Schoenstatt is a concrete (or practical) spirituality in that it is not satisfied with teaching certain principles or ideals, but is driven to find practical ways to live the faith in daily life. Hence, it is typical for Schoenstatt groups or individual members to look for a monthly resolution to apply some part of their striving for sanctity. There are different forms for cultivating this (see Schoenstatt’s pedagogical tools, è 129).

This “concreteness” is driven by the awareness that theory or reason alone cannot gain us sanctity. Nor can it be expected by just “living a good life.” It takes a deliberate cultivation in actual steps taken in everyday life.

It is also driven by Schoenstatt’s practical faith in Divine Providence. This feature of Schoenstatt’s spirituality has no rest until it works its way into a concrete dialog of love with God.
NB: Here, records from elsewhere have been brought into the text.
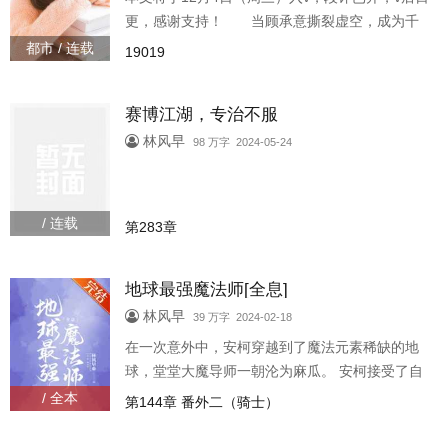
【我草，这不那个谁吗？楼主赶紧退队打车
更，感谢支持！ 当顾承意撕裂虚空，成为千
跑！】 【信我！有这
百年唯一一个飞升之人时，他以为等待自己的会
都市 / 连载
19019
是新的挑战。 然而睁开眼，见到的却是
繁华的现代都市。 原来自己原先身处的世
赛博江湖，专治不服
界，不过是一款游戏，而他只是游戏内的一名
npc。 顾承意毁灭吧，累了。 顾
林风早
98 万字 2024-05-24
承意彻底放下执念，开启了自己的摆烂人
生。 以前没有享受过的，通通都要享受一
遍！ 在这个新的
/ 连载
第283章
地球最强魔法师[全息]
林风早
39 万字 2024-02-18
在一次意外中，安柯穿越到了魔法元素稀缺的地
球，堂堂大魔导师一朝沦为麻瓜。 安柯接受了自
己成为一个普通人的现实，开始慢慢融入地球的
/ 全本
第144章 番外二（骑士）
生活。 直到他遇到了一款全息网游《永恒》。 安
柯兴致勃勃地买了游戏，登录进去后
This dialog involves the events of the day, what is moving in one’s soul, and the objective order of being into which one is placed (è 92). A truly dynamic modern sanctity is only possible against the background of such an ongoing dialog with the “God of life.” Here one finds the “open doors” which direct us along the ways of God and the traces of God’s wisdom, loyalty and love which give us the courage and insight needed to connect our practical daily life with God and his wishes.

Fr. Kentenich was fond of describing Schoenstatt’s spirituality as being “three-fold” or “three-dimensional.” By this he referred to three aspects of Schoenstatt which capture the richness of its life:

• covenant spirituality,

• instrument piety (or instrumentality),

• everyday sanctity.

See CCC 54-64, Lumen gentium 2-3, 9-10.

Christianity is a covenant-based religion. The covenants of the Old and New Testament are the very core of God’s revelation about how he saves us and draws us to himself.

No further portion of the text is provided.